Meio da manhã: Ciudad Vieja
Estacione perto da Avenida Uruguay e entre a pé. O primeiro destino é a Plaza Independencia, a dobradiça fundamental entre a cidade velha de Montevidéu e sua expansão do século dezenove — um espaço que, antes de as muralhas coloniais caírem, era o interior da fortaleza principal da cidade. O arquiteto paisagista Carlos Thays (o mesmo francês que projetou os parques de Palermo em Buenos Aires) deu à praça sua forma atual em 1905, plantando as 33 palmeiras que emolduram os jardins formais da praça. O número não é acidental: evoca os Treinta y Tres Orientales, o bando de patriotas que atravessaram o Rio da Prata em 1825 para acender o levantamento que conduziu à independência uruguaia. No centro está a estátua equestre de 17 metros de José Gervasio Artigas, o herói fundador nacional, obra do escultor italiano Ángel Zanelli — inaugurada em 1923 e vigiada desde então por dois guardas cerimoniais uniformizados como os Blandengues, o regimento que ele certa vez liderou. Sob a estátua, escadas de granito descem para o mausoléu subterrâneo onde os restos de Artigas repousam desde 1977, em uma câmara de granito iluminada por um único raio de luz natural.
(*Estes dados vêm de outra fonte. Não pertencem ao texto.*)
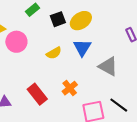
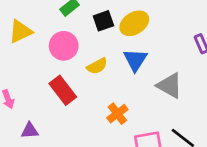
pink circle: (16, 42) -> (64, 46), moved
red rectangle: (37, 94) -> (63, 90), moved

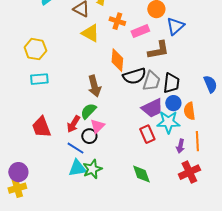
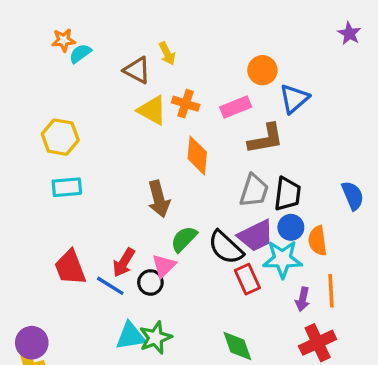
orange cross: (117, 21) -> (186, 104), moved
black semicircle: (134, 76) -> (226, 247), moved, turned 60
green semicircle: (88, 111) -> (184, 239), moved
blue line: (75, 148) -> (110, 286), moved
A praça é ladeada pelo Palacio Salvo — em sua inauguração de 1928 o edifício mais alto da América do Sul, projetado pelo arquiteto italiano Mario Palanti, que construiu um gêmeo quase idêntico na Avenida de Mayo em Buenos Aires — e pela Puerta de la Ciudadela, o último portão remanescente da fortaleza colonial, que agora marca a entrada para a Peatonal Sarandí. Atravesse-a e você está dentro de Ciudad Vieja propriamente dita.
A Peatonal Sarandí é a espinha dorsal de pedestres da cidade velha, correndo a oeste do portão da Ciudadela até a Plaza Constitución. É onde a vida cotidiana do bairro se desdobra ao nível da rua: galerias de arte, livrarias antiquárias, barracas de artesanato, algum músico se instalando em uma porta. A arquitetura ao seu redor abrange dois séculos sem aparente constrangimento — fachadas coloniais ao lado de edifícios comerciais art déco ao lado de inserções mais recentes — e a rua se alarga em intervalos formando pequenas praças e passagens cobertas. No fim, desemboca na Plaza Constitución, a praça mais antiga de Montevidéu e o coração da cidade tal como existia antes de as muralhas coloniais caírem. Em seu flanco ocidental fica a Catedral Metropolitana, a principal igreja católica de Montevidéu, construída em 1790 no sítio de uma pequena capela de tijolos que havia estado ali desde 1740 e elevada ao status metropolitano pelo Papa Leão XIII em 1897. Frente a ela, do outro lado da praça, está o Cabildo, um edifício neoclássico de pedra concluído em 1812 que serviu, em seu tempo, como sede de governo, tribunal de justiça, delegacia, cadeia e parlamento — todo o aparato da administração colonial comprimido em uma única quadra. Agora abriga um pequeno museu histórico com pinturas do século dezoito e artefatos do período fundacional da cidade, e a entrada é gratuita. A partir da Plaza Constitución é uma curta caminhada rumo a noroeste até a orla e o Mercado.